The Great Recession 10 years later

Miller Center Senior Fellow Robert F. Bruner writes in The Hill about the lessons we still have to learn

[Read the full article in The Hill]

Ten years ago this month, a recession began in the U.S. that would metastasize into a full-fledged financial crisis. A decade is plenty of time to reflect on what we have learned, what we have fixed, and what remains to be done. High on the agenda should be the utter unpreparedness for what came along. The memoirs of key decision-makers convey sincere intentions and in some cases, very adroit maneuvering. But common to them all are apologies that today strike one as rather lame.

“I was surprised by the sudden crisis,” wrote George W. Bush, “My focus had been kitchen-table economic issues like jobs and inflation. I assumed any major credit troubles would have been flagged by the regulators or rating agencies. … We were blindsided by a financial crisis that had been more than a decade in the making.”

Ben Bernanke, chairman of the Fed wrote, “Clearly, many of us at the Fed, including me, underestimated the extent of the housing bubble and the risks it posed.” He cited psychological factors rather than low interest rates, a “tidal wave of foreign money,” and complacency among decision-makers. Timothy Geithner said that, “failures of foresight were primarily failures of imagination … our visions of darkness still weren’t dark enough.” And Henry Paulson explained that “we believed the problem was largely confined to subprime loans. … (Then) the problems were coming far more quickly.”

Surprise, underestimation, poor imagination, and disbelief in an adverse outcome are hallmarks of the onset of a financial crisis. 

My studies of the 17 major financial crises since the founding of the Republic reveal that over-optimism is an important driver of the bubbles that eventually become busts.
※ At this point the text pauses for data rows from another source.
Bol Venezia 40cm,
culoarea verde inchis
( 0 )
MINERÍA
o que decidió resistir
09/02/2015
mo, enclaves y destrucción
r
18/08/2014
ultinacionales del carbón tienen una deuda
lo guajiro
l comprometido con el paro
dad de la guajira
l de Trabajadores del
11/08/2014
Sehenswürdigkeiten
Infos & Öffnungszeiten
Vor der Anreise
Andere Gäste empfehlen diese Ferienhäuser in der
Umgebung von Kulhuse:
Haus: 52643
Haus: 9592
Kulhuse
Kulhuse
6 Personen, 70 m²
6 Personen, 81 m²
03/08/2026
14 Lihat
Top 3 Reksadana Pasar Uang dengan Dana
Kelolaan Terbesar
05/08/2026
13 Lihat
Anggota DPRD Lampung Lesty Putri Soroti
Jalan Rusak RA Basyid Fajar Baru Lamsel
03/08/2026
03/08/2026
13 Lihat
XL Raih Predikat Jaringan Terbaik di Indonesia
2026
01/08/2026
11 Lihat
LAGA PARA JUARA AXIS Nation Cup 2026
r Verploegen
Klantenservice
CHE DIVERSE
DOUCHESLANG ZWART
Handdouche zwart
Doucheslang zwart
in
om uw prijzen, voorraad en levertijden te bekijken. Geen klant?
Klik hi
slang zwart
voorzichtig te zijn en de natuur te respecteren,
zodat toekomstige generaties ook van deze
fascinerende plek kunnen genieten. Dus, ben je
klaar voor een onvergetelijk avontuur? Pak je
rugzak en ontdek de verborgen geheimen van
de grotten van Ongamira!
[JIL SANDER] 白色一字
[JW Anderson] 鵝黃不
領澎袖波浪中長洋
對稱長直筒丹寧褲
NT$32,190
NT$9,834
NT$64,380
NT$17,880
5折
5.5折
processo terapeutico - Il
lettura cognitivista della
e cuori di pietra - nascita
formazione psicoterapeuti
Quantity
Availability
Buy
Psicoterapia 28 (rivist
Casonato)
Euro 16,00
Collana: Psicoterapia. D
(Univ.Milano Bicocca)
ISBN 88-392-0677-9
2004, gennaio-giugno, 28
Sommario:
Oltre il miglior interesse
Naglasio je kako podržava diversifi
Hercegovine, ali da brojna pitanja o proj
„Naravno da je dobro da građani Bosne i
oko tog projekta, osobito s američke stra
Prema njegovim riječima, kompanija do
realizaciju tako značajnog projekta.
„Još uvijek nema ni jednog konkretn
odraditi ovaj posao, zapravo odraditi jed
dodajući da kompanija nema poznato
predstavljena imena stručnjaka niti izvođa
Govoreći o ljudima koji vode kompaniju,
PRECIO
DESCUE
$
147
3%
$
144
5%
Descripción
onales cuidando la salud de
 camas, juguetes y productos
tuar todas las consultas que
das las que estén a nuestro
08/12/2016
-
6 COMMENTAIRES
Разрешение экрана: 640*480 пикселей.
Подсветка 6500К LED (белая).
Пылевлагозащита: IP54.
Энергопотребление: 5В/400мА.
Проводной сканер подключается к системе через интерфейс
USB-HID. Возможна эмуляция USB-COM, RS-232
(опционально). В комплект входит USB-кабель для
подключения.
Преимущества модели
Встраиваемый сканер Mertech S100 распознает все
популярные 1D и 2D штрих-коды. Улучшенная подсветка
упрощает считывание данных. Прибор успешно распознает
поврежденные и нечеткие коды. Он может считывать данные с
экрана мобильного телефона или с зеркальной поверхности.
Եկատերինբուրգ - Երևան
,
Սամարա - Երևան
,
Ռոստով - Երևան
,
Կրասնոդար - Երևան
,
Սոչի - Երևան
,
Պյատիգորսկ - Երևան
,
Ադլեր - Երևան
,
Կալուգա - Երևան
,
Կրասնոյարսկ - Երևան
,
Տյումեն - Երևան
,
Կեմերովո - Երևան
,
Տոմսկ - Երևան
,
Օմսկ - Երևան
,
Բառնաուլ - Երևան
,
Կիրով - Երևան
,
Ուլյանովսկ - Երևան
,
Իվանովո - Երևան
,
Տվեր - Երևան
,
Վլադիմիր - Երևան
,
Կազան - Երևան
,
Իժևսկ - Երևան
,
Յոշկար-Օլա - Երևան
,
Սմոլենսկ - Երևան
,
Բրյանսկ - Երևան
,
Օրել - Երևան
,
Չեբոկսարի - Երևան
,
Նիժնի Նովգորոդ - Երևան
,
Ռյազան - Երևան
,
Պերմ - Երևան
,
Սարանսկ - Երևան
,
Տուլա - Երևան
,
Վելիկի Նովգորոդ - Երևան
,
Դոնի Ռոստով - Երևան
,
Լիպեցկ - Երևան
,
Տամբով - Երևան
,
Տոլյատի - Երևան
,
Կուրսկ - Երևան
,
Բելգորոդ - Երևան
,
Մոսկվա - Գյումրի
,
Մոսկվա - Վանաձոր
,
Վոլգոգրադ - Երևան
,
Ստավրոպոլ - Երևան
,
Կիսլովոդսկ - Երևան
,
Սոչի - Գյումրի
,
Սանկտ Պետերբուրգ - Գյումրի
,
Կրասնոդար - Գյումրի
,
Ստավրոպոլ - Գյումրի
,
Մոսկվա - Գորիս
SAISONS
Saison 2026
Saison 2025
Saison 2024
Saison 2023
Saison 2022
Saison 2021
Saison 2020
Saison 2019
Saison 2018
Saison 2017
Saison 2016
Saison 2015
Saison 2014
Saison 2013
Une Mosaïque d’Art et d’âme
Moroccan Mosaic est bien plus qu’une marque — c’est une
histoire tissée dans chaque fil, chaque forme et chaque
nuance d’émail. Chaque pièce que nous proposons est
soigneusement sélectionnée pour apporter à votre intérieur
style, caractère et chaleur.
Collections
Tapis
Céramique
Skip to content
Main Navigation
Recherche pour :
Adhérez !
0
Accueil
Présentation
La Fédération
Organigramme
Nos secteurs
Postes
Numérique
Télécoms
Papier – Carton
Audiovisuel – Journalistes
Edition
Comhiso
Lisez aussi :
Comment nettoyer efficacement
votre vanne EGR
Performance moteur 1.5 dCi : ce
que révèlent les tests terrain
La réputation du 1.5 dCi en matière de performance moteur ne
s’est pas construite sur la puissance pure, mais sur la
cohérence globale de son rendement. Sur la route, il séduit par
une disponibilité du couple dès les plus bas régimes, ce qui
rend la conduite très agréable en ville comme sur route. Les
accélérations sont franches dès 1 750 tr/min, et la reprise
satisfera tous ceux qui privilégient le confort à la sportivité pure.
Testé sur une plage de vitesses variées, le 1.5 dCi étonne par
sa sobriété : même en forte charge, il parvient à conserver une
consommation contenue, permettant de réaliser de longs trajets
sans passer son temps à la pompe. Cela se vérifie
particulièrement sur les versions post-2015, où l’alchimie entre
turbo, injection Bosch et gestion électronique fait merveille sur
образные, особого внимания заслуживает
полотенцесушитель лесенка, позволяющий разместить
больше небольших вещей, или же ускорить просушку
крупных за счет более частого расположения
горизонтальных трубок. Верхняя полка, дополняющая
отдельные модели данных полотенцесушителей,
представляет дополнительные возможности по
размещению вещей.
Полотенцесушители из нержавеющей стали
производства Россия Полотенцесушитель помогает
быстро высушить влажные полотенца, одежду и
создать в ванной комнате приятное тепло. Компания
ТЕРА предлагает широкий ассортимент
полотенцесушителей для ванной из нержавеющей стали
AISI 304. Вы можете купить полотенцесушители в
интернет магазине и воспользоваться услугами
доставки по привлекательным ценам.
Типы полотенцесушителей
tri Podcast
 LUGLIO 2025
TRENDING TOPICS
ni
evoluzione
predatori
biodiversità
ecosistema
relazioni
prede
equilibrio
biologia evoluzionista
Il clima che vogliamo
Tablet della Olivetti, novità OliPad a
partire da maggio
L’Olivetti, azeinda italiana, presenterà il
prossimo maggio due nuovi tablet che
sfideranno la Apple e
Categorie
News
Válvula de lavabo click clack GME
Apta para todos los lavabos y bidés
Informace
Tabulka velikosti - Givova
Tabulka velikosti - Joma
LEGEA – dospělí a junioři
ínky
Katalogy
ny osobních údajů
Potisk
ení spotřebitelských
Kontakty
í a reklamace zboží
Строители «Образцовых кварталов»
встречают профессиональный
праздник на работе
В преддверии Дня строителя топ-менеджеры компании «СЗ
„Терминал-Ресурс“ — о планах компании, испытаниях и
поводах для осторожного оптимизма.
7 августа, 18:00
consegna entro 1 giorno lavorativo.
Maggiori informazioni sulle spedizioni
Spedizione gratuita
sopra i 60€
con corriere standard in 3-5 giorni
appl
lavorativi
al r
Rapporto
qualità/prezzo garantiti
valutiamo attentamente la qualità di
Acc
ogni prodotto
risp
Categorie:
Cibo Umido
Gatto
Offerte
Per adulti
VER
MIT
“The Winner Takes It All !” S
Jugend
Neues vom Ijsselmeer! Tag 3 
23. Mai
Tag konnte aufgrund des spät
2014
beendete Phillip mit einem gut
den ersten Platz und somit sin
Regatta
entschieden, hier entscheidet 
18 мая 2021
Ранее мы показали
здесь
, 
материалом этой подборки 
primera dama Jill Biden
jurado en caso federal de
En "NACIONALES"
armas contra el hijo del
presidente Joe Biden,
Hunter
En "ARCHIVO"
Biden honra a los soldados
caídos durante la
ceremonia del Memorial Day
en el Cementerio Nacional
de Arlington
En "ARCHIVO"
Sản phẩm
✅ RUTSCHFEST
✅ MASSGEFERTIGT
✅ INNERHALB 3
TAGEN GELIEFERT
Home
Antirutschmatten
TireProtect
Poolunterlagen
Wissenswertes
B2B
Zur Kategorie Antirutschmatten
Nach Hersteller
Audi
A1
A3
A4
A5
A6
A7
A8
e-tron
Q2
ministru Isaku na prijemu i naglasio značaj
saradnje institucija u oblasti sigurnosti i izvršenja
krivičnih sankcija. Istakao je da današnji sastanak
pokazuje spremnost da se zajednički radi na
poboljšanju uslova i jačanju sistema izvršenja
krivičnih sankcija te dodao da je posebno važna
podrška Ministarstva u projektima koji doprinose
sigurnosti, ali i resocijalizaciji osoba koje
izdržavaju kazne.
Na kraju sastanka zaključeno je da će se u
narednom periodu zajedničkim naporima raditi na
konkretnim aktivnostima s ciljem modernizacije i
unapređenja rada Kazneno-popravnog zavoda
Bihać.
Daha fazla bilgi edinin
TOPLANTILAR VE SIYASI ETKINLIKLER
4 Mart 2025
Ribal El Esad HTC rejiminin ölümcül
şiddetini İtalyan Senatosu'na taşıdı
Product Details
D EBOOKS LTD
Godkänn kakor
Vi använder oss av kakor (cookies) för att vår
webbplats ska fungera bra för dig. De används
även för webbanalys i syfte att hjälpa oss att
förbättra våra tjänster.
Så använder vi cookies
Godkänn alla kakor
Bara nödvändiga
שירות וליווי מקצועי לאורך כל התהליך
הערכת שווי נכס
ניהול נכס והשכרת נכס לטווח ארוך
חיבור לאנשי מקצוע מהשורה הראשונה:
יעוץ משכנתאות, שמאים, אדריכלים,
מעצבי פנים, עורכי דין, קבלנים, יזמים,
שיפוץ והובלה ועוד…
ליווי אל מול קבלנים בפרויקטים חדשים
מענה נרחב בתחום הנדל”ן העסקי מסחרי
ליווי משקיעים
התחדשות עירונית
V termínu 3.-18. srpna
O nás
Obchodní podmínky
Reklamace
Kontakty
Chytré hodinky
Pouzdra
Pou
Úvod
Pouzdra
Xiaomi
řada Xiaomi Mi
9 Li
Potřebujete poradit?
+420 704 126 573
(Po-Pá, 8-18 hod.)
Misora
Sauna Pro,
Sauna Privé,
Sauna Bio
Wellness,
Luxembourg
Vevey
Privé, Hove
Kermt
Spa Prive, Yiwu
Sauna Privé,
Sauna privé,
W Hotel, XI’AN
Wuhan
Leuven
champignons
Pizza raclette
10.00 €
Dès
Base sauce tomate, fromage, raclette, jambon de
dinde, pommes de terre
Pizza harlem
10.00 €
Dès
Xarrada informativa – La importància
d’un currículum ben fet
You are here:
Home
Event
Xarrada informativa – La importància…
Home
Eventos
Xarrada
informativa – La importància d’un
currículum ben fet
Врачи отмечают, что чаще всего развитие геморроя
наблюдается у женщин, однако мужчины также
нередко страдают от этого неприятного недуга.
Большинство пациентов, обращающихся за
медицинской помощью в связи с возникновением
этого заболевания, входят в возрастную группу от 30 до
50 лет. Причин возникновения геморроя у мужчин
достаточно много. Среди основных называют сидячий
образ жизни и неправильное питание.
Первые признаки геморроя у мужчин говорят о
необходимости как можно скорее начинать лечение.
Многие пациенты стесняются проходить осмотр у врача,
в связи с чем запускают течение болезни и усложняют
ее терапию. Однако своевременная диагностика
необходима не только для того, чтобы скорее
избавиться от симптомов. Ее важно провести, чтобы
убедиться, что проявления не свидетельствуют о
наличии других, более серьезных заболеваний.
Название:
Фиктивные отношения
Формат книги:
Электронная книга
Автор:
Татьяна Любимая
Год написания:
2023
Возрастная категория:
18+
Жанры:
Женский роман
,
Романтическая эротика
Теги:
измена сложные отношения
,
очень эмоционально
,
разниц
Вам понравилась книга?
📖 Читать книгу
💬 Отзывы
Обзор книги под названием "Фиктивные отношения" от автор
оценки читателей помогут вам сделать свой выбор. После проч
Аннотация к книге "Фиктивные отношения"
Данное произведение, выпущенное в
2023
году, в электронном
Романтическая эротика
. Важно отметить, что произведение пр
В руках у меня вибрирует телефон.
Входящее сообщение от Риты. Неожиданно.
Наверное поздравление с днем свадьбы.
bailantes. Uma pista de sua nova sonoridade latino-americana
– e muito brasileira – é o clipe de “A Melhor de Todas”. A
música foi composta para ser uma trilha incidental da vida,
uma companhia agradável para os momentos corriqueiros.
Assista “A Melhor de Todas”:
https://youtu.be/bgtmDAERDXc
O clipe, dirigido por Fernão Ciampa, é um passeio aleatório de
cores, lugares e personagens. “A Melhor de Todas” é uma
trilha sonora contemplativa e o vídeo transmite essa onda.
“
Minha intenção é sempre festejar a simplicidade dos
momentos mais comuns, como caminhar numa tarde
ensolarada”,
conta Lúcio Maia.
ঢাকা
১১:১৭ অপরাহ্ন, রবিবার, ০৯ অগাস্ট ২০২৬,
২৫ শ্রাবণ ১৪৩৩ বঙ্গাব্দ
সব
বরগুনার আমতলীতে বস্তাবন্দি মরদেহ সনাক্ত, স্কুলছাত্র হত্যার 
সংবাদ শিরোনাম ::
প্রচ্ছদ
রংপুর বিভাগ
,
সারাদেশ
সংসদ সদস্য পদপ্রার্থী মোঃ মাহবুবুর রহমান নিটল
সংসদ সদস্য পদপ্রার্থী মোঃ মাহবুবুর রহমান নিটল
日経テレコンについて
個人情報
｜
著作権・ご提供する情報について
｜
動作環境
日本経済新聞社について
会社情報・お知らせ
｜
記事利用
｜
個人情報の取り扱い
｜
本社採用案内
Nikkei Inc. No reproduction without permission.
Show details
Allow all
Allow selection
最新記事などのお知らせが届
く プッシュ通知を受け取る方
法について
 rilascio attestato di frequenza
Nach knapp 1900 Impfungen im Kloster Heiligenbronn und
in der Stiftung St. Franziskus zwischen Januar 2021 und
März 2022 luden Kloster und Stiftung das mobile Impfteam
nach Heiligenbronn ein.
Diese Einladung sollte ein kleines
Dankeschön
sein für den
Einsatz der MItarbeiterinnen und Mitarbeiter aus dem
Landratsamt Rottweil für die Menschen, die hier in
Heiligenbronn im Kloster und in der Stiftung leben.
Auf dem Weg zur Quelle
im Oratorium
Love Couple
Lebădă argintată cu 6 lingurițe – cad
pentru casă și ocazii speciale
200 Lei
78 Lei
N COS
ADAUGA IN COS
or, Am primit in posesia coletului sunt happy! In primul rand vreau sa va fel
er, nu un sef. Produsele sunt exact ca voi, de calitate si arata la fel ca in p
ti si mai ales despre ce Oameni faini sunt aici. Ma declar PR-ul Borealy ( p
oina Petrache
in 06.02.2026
As the legendary investor, Sir John Templeton, once said, “The four most dangerous words in investing are ‘This time is different.’” Such was the mindset that real estate prices could only rise (2008), dot-com companies would forever grow and be profitable (2001), or that the Russian government would never default (1998).

These days, the blogosphere chatters about a coming crash and financial crisis, for the obvious reason that conditions feel bubble-ish. We are in the late stage of the third longest economic expansion and second-longest bull market in U.S. history. Stock prices are high: The cyclically-adjusted price-earnings ratio is at the third-highest since 1880. Consumer confidence is buoyant. The personal saving rate, 3.1 percent, is near the all-time low. According to the Fed, financial conditions are looser than average. House prices have broken above their peak at the last housing bubble. A Saudi prince paid $450 million for a painting. And nearly every day, Bitcoin sets record prices.